Can someone suggest the purpose of YYYY and when can i use and why it is giving invalid result.

 

Thanks,

Bharath

Labels (2)
8 Replies
Anonymous
Not applicable
Author

Hi Bharat,

 

since java is case sensitive so YYYY does not work for it.

The date format always has dd MM yyyy .

Let me know more about your requirement.

 

Regards,

Neha

 

 

Anonymous
Not applicable
Author

hi neha,

 

Here there is no requirement .both commands are working properly, but

YYYY is not giving correct result and yyyy is giving correct result, 

may i know the reason why YYYY is not throwing error and giving junk value or any significance for YYYY

Anonymous
Not applicable
Author

Hi,

 

Well I have faced error saying : Invalid character near 'Y' , whenever I have used YYYY by mistake in my date formats instead of yyyy.

Like for exmaple, M is always capital and d is always small in a date format ,similarly y is always small. It will simply not work with capital Y because its something in-built in java, as far as my knowledge is concerned.

I wish I could help you more in this by seeing any screen-shot and figure out the exact issue. let me know if I can solve more.

 

Thanks,

Neha

Anonymous
Not applicable
Author

Hi,

"yyyy" stands for Year in Java Date. You can get date pattern from schema setting.

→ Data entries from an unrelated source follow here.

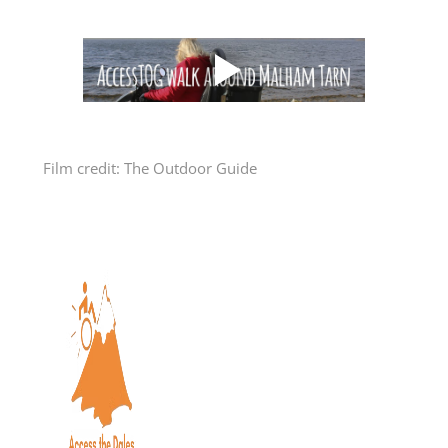
Film credit:
The Outdoor Guide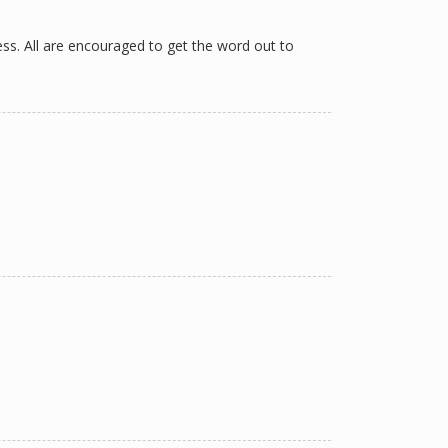
ess. All are encouraged to get the word out to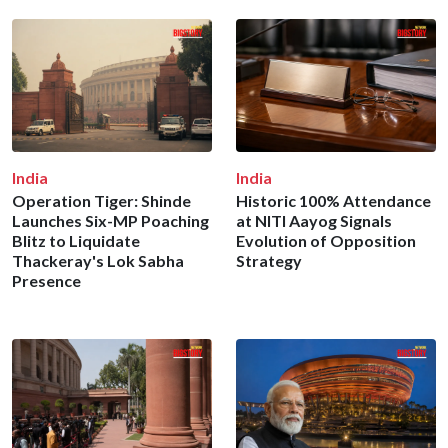
India
India
Operation Tiger: Shinde
Historic 100% Attendance
Launches Six-MP Poaching
at NITI Aayog Signals
Blitz to Liquidate
Evolution of Opposition
Thackeray's Lok Sabha
Strategy
Presence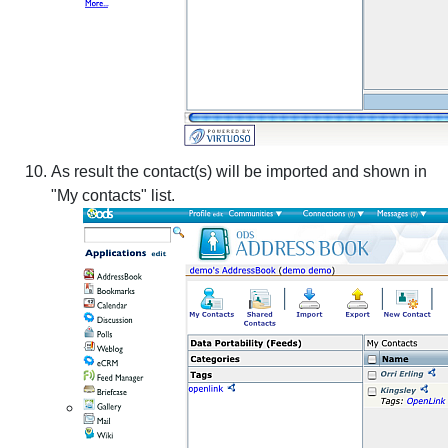
As result the contact(s) will be imported and shown in
"My contacts" list.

Please have a look at my screenshot.

0683p000009LsA1.png

Best regards

Sabrina

Anonymous
Not applicable
Author

Hi ,

 

The command i posted, it  is not throwing any parsing error and it is working fine and giving  improper result.

 

Thanks,

Bharath

Anonymous
Not applicable
Author

yyyy is stands for year and wat about YYYY and why it is not throwing error. 

YYYY is giving result which is not correct result and the result for YYYY is on what basis caluclated.

cterenzi
Specialist
Specialist

https://docs.oracle.com/javase/7/docs/api/java/text/SimpleDateFormat.html

 

According to the Java docs, 'Y' represents "Week Year" which is slightly different from 'y'.

 

This stackoverflow article goes into more detail:
https://stackoverflow.com/questions/8686331/y-returns-2012-while-y-returns-2011-in-simpledateformat

Anonymous
Not applicable
Author

Hello,

Thanks for sharing the related docs with us.